──────── Supplied records
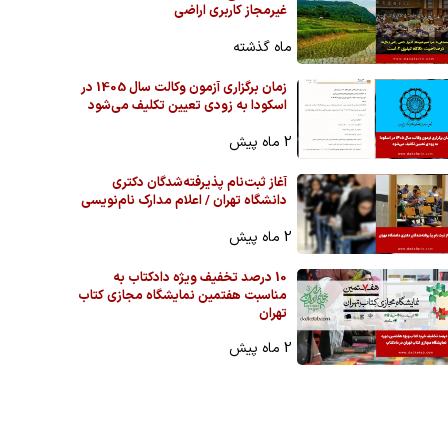
غیرمجاز کاربری اراضی
ماه گذشته
زمان برگزاری آزمون وکالت سال 1405 در
اسکودا به زودی تعیین تکلیف می‌شود
2 ماه پیش
آغاز ثبت‌نام پذیرفته‌شدگان دکتری
دانشگاه تهران / اعلام مدارک نام‌نویسی
2 ماه پیش
10 درصد تخفیف ویژه دادکتاب به
مناسبت هفتمین نمایشگاه مجازی کتاب
تهران
2 ماه پیش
────────────────
Aim of the exercise: Write out exactly the lines starting with the one that holds "مناسبت هفتمین نمایشگاه مجازی کتاب" and running through the last line above.

Result below:
مناسبت هفتمین نمایشگاه مجازی کتاب
تهران
2 ماه پیش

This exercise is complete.